Naveed Zadran

Personal information
- Full name: Mohammad Naveed Zadran
- Born: 7 March 2005 (age 21)
- Batting: Right-handed
- Bowling: Right-arm medium
- Role: Bowler

International information
- National side: Afghanistan (2024-present);
- Test debut (cap 29): 2 February 2024 v Sri Lanka
- Last Test: 26 December 2024 v Zimbabwe
- ODI debut (cap 61): 12 March 2024 v Ireland
- Last ODI: 19 December 2024 v Zimbabwe

Domestic team information
- 2022–: Mis Ainak Region
- 2023–: Hindukush Strikers

Career statistics
| Competition | Test | ODI | FC | LA |
| Matches | 3 | 4 | 14 | 20 |
| Runs scored | 41 | 10 | 185 | 57 |
| Batting average | 10.25 | 10.00 | 13.21 | 7.12 |
| 100s/50s | 0/0 | 0/0 | 0/0 | 0/0 |
| Top score | 25 | 9* | 34 | 11 |
| Balls bowled | 494 | 66 | 2,230 | 846 |
| Wickets | 11 | 3 | 52 | 31 |
| Bowling average | 30.00 | 26.33 | 28.48 | 24.77 |
| 5 wickets in innings | 0 | 0 | 3 | 0 |
| 10 wickets in match | 0 | 0 | 0 | 0 |
| Best bowling | 4/83 | 3/13 | 6/29 | 4/45 |
| Catches/stumpings | 1/– | 0/– | 3/– | 4/– |
- Source: Cricinfo, 19 July 2026

= Naveed Zadran =

Afghan cricketer

Naveed Zadran (born 7 March 2005) is an Afghan cricketer. In domestic cricket, he plays for the Mis Ainak Region and Hindukush Strikers.

==Career==
He made his first-class debut for Mis Ainak in the 2022 Ahmad Shah Abdali 4-day Tournament on 31 October 2022. He also played first class matches for Hindukush Strikers in the 2023 Ahmad Shah Abdali 4-day Tournament. He was the top wicket taker in that season.

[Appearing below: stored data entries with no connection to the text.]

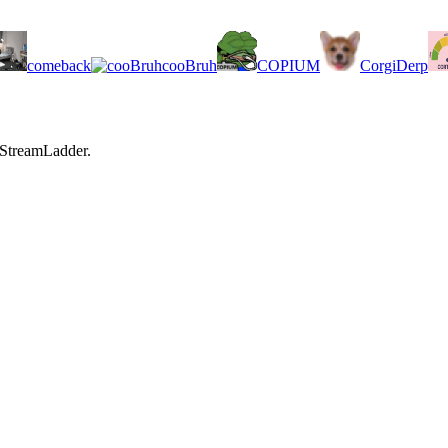
comeback
cooBruh
COPIUM
CorgiDerp
 StreamLadder.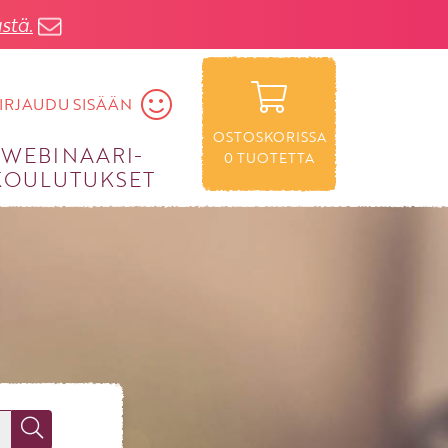
stä.
IRJAUDU SISÄÄN
OSTOSKORISSA
WEBINAARI­
0
TUOTETTA
KOULUTUKSET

In December 2021, he was named in Afghanistan's squad for the 2022 Under-19 Cricket World Cup. He picked 7 wickets and his best bowling figure was 2/9 against Papua New Guinea.

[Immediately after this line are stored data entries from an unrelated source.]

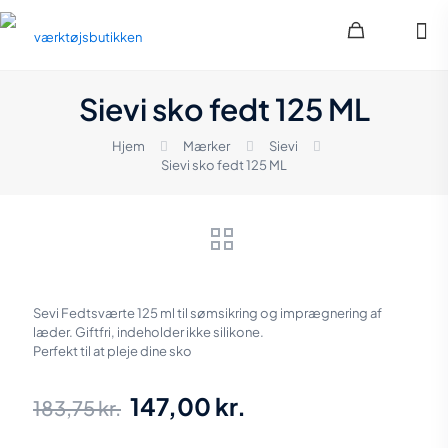
Sievi sko fedt 125 ML
Hjem
Mærker
Sievi
Sievi sko fedt 125 ML
Sevi Fedtsværte 125 ml til sømsikring og imprægnering af
læder. Giftfri, indeholder ikke silikone.
Perfekt til at pleje dine sko
Den
Den
147,00
kr.
183,75
kr.
oprindelige
aktuelle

He made his List A debut for Afghanistan A against Oman when the Afghanistan A cricket team toured Oman, on 12 October 2023. He also played List A matches for Mis Ainak Region.

In January 2024, he was named in Afghanistan's Test squad for their series against Sri Lanka. He made his Test debut for Afghanistan, against Sri Lanka, on 2 February 2024.